Dopo di che ho cercato di ridurre al minimo i dettagli che possono distrarre o destabilizzare le persone con autismo, limitando il controsoffitto che era una lamiera microforata oltre la quale si potevano intravedere gli impianti. Per migliorare gli orientamenti negli spazi ho utilizzato materiali e colori differenti in ogni ambiente, di modo che potessero distinguersi uno dall’altro sia per il colore delle pareti che per la pavimentazione.

Così facendo le persone possono orientarsi e identificare ciascun ambiente con maggiore facilità. Gli studenti con autismo solitamente non amano gli open space, per questo li ho filtrati creando divisori fissi o mobili, a secondo delle esigenze, oltre a spazi dove potersi all’occorrenza isolare, protetti da materiali fonoassorbenti.

Qui le persone potranno spurgare il sovraccarico sensoriale e riequilibrarsi. Ho anche previsto l’installazione di nicchie nei lunghi corridoi della struttura, per favorire la socializzazione tra gli utenti. Anche gli arredi sono stati modificati: ho scelto di utilizzare solo arredi scomponibili o componibili, così da permettere l’eventuale temporaneo isolamento delle persone, a seconda dello stato d’animo.”

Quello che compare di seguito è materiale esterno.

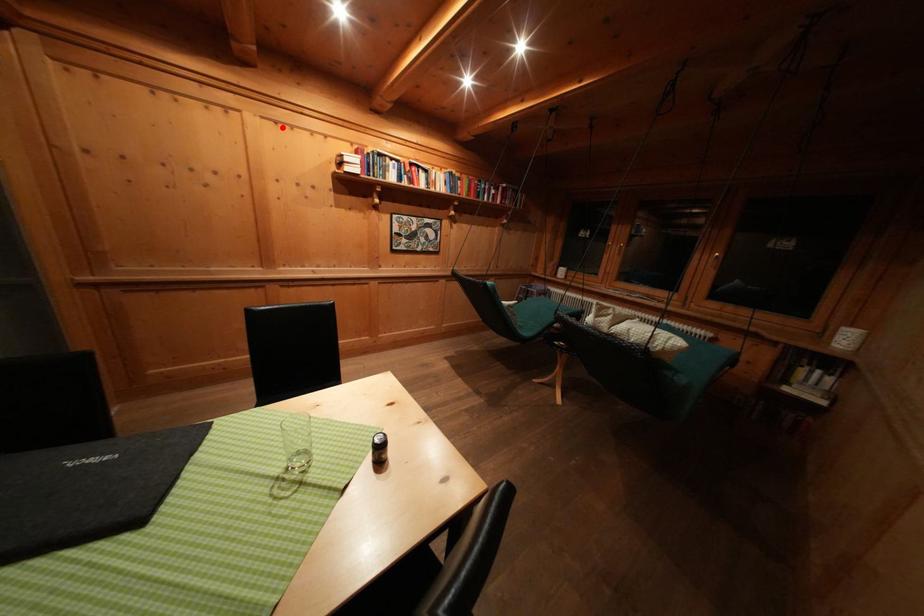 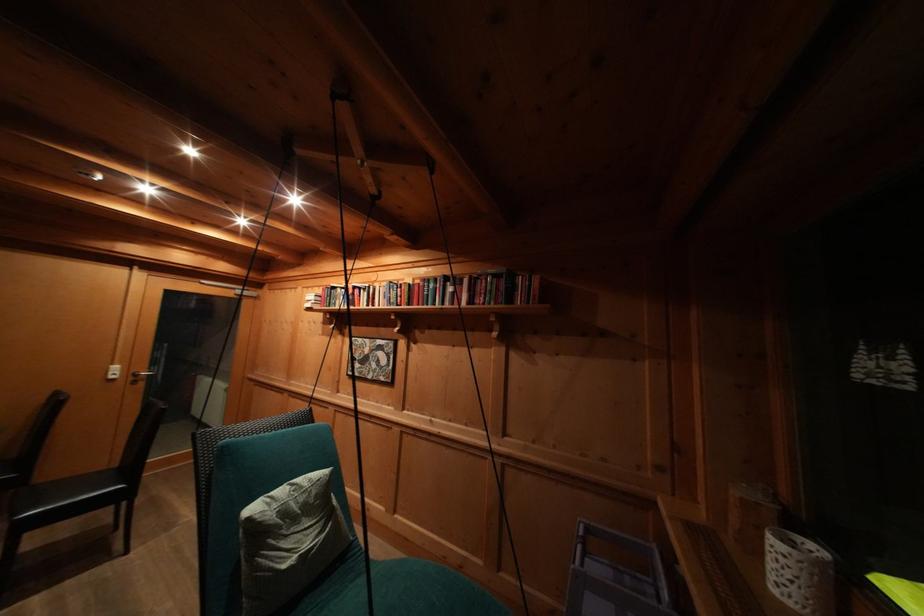 Locate, in the second image, the point that corresponds to the highlighted location in the first image.

(313, 293) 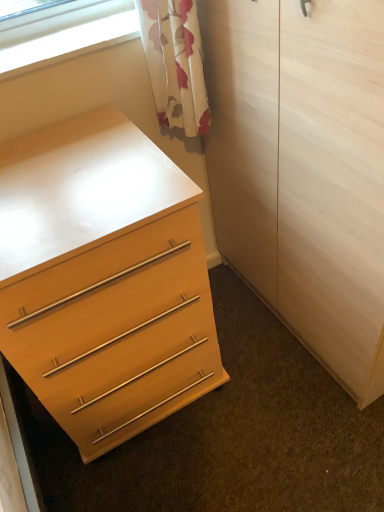 What do you see at coordinates (303, 169) in the screenshot? Image resolution: width=384 pixels, height=512 pixels. I see `light wood/texture armoire at center` at bounding box center [303, 169].

The height and width of the screenshot is (512, 384). What do you see at coordinates (104, 279) in the screenshot?
I see `matte wood chest of drawers at lower left` at bounding box center [104, 279].

Describe the element at coordinates (73, 38) in the screenshot. I see `clear glass window at upper left` at that location.

Where is `light wood/texture armoire at center`? The width and height of the screenshot is (384, 512). light wood/texture armoire at center is located at coordinates (303, 169).

Can you confirm if matte wood chest of drawers at lower left is bigger than clear glass window at upper left?

Yes, matte wood chest of drawers at lower left is bigger than clear glass window at upper left.

Considering the sizes of objects matte wood chest of drawers at lower left and clear glass window at upper left in the image provided, who is wider, matte wood chest of drawers at lower left or clear glass window at upper left?

With larger width is matte wood chest of drawers at lower left.

Which object is closer to the camera taking this photo, matte wood chest of drawers at lower left or clear glass window at upper left?

matte wood chest of drawers at lower left is closer to the camera.

In terms of width, does light wood/texture armoire at center look wider or thinner when compared to matte wood chest of drawers at lower left?

light wood/texture armoire at center is thinner than matte wood chest of drawers at lower left.

Is point (219, 151) closer to viewer compared to point (86, 298)?

That is False.

Is light wood/texture armoire at center shorter than matte wood chest of drawers at lower left?

No.

Between light wood/texture armoire at center and matte wood chest of drawers at lower left, which one appears on the left side from the viewer's perspective?

matte wood chest of drawers at lower left.

From the image's perspective, is matte wood chest of drawers at lower left located above or below light wood/texture armoire at center?

Based on their image positions, matte wood chest of drawers at lower left is located beneath light wood/texture armoire at center.

Considering the sizes of matte wood chest of drawers at lower left and light wood/texture armoire at center in the image, is matte wood chest of drawers at lower left bigger or smaller than light wood/texture armoire at center?

Considering their sizes, matte wood chest of drawers at lower left takes up less space than light wood/texture armoire at center.

Who is shorter, matte wood chest of drawers at lower left or light wood/texture armoire at center?

matte wood chest of drawers at lower left.

From a real-world perspective, does matte wood chest of drawers at lower left sit lower than light wood/texture armoire at center?

Yes.

Can you confirm if clear glass window at upper left is smaller than matte wood chest of drawers at lower left?

Yes.

Could you tell me if clear glass window at upper left is turned towards matte wood chest of drawers at lower left?

No, clear glass window at upper left is not turned towards matte wood chest of drawers at lower left.

Considering the relative sizes of clear glass window at upper left and matte wood chest of drawers at lower left in the image provided, is clear glass window at upper left wider than matte wood chest of drawers at lower left?

In fact, clear glass window at upper left might be narrower than matte wood chest of drawers at lower left.

Which is closer to the camera, [105,22] or [45,208]?

Clearly, point [105,22] is more distant from the camera than point [45,208].

Can you confirm if light wood/texture armoire at center is bigger than clear glass window at upper left?

Correct, light wood/texture armoire at center is larger in size than clear glass window at upper left.

Considering the relative sizes of light wood/texture armoire at center and clear glass window at upper left in the image provided, is light wood/texture armoire at center taller than clear glass window at upper left?

Yes, light wood/texture armoire at center is taller than clear glass window at upper left.

How much distance is there between clear glass window at upper left and light wood/texture armoire at center?

They are 20.35 inches apart.

Is point (25, 45) less distant than point (373, 142)?

That is False.

Identify the location of armoire lying in front of the clear glass window at upper left. (303, 169).

Is light wood/texture armoire at center completely or partially inside clear glass window at upper left?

Dottoressa crede che il suo progetto potrebbe essere realizzato?

“Forse la relatrice della mia tesi lo presenterà alla struttura interessata, ma è comunque certo che stiamo parlando di un progetto assolutamente fattibile, perché non stravolge l’impianto planimetrico della struttura già esistente. È stata una mia scelta, anche quando avrei potuto farlo, come nel caso dei lunghi corridoi che potrebbero disorientare le persone con autismo.

Ma i lavori di adattamento, se speravo che venissero concretamente realizzati, non avrebbero dovuto essere troppo importanti. Dunque ho fatto affidamento su strategie che visivamente vanno a ridurre la percezione del corridoio. Inoltre, per i pavimenti ho usato esclusivamente resine che possono essere sovrapposte alla pavimentazione già esistente, senza ricorrere allo smantellamento.

Si pensa che il mio sia un progetto dedicato agli autistici ma in realtà non è così: il mio desiderio era creare un ambiente condiviso da persone anche neurotipiche, che sicuramente potrebbero trarne giovamento.”